+++ RECORDS FOR THIS EXERCISE +++

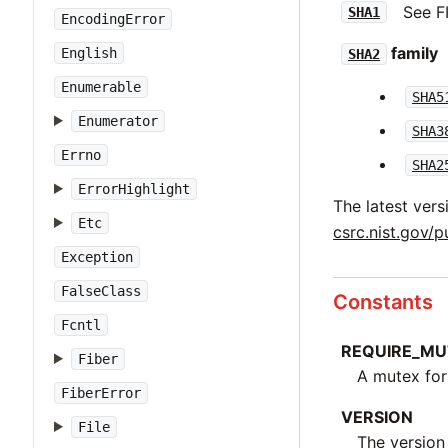
See F
SHA1
EncodingError
family
English
SHA2
Enumerable
SHA5
Enumerator
SHA3
Errno
SHA2
ErrorHighlight
The latest vers
Etc
csrc.nist.gov/p
Exception
FalseClass
Constants
Fcntl
REQUIRE_MU
Fiber
A mutex for
FiberError
VERSION
File
The version 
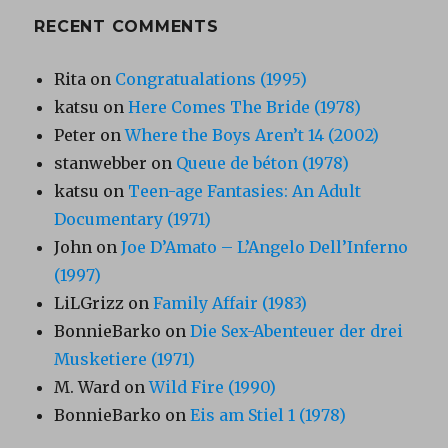
RECENT COMMENTS
Rita
on
Congratualations (1995)
katsu
on
Here Comes The Bride (1978)
Peter
on
Where the Boys Aren’t 14 (2002)
stanwebber
on
Queue de béton (1978)
katsu
on
Teen-age Fantasies: An Adult
Documentary (1971)
John
on
Joe D’Amato – L’Angelo Dell’Inferno
(1997)
LiLGrizz
on
Family Affair (1983)
BonnieBarko
on
Die Sex-Abenteuer der drei
Musketiere (1971)
M. Ward
on
Wild Fire (1990)
BonnieBarko
on
Eis am Stiel 1 (1978)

+++

* WHAT NEEDS TO BE DONE
Pictures stay out, but every record above is to be returned exactly.

* THE COMPLETED TASK
See F
SHA1
EncodingError
family
English
SHA2
Enumerable
SHA5
Enumerator
SHA3
Errno
SHA2
ErrorHighlight
The latest vers
Etc
csrc.nist.gov/p
Exception
FalseClass
Constants
Fcntl
REQUIRE_MU
Fiber
A mutex for
FiberError
VERSION
File
The version 
RECENT COMMENTS
Rita
on
Congratualations (1995)
katsu
on
Here Comes The Bride (1978)
Peter
on
Where the Boys Aren’t 14 (2002)
stanwebber
on
Queue de béton (1978)
katsu
on
Teen-age Fantasies: An Adult
Documentary (1971)
John
on
Joe D’Amato – L’Angelo Dell’Inferno
(1997)
LiLGrizz
on
Family Affair (1983)
BonnieBarko
on
Die Sex-Abenteuer der drei
Musketiere (1971)
M. Ward
on
Wild Fire (1990)
BonnieBarko
on
Eis am Stiel 1 (1978)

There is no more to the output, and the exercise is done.